Human society has encountered series of epidemics and, with the exponential growth of international commerce under capitalism, also pandemics. The dreaded "Black Death", for example, peaked in Europe between 1347 and 1351 and killed anywhere between 75 to 200 million people. Even Cholera, a disease so familiar to older people in India, spread across much of the globe seven times over the past two centuries, the one that raged between 1960s and early 1970s being the last one. Nearly a hundred years ago we had the so-called Spanish flu, followed by others like HIV (which, since 1981, has claimed the lives of more than 32 million people and at the end of 2018 around 37.9 million people were living with it), SARS (which, like Covid-19, was due to a Coronavirus known as SARS-CoV and infected an estimated 8,000 people in 29 countries in the year 2002), H1N1 or the Swine Flu (which infected an estimated 60.8 million people in 2009 - 2010, with 12,469 fatalities, of which about 80% were people younger than 65 years). A quick glance at a couple of these outbreaks, we believe, can help us in our collective fight against the scourge at hand. For although everything has changed over the decades, it is equally true that the more things change, the more they stay the same.

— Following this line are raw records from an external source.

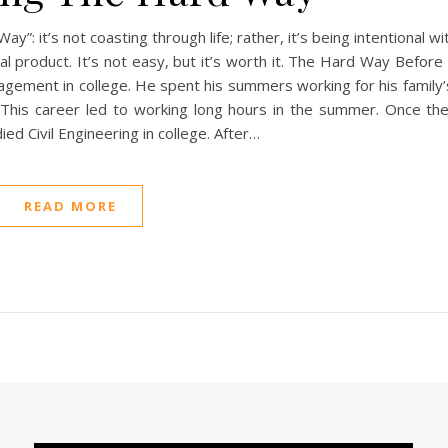
: it’s not coasting through life; rather, it’s being intentional wi
inal product. It’s not easy, but it’s worth it. The Hard Way Befo
nagement in college. He spent his summers working for his family
. This career led to working long hours in the summer. Once th
ied Civil Engineering in college. After…
READ MORE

How the Colonial Rulers Dealt With the 1896 Plague In India

The bubonic plague of 1896 travelled from its epicenter in Yunnan, China, via Hong Kong to Bombay port. The vehicle of contagion was imported merchandise, which were often crammed with infected rodents. From Bombay the disease spread to some other areas including Punjab, the United Provinces, Bengal and even Burma. To make matters worse, the plague was accompanied by a famine that started from Bundelkhand and spread to other areas. By 1901 four lac Indians fell pray to it and by 1905 the toll was 10 lac.

According to some scholars, initially the British government preferred to remain passive because they did not want to disturb the flourishing international trade, particularly the opium trade with China. But when some of their trade partners got wind of the plague and threatened restricting trade with India, the government was forced to act.

In January 1897, Sir John Woodburn moved a very brief and hurriedly drafted bill to arm the authorities with arbitrary powers to check the spread of the disease. The basic motive was to protect British mercantile interests. As Mr. Woodburn said while introducing the bill, "foreign countries are already much alarmed at the possibility of infection from India... (and therefore) for the safeguarding of our commerce the government must be prepared to take steps to allay the fears of other nations."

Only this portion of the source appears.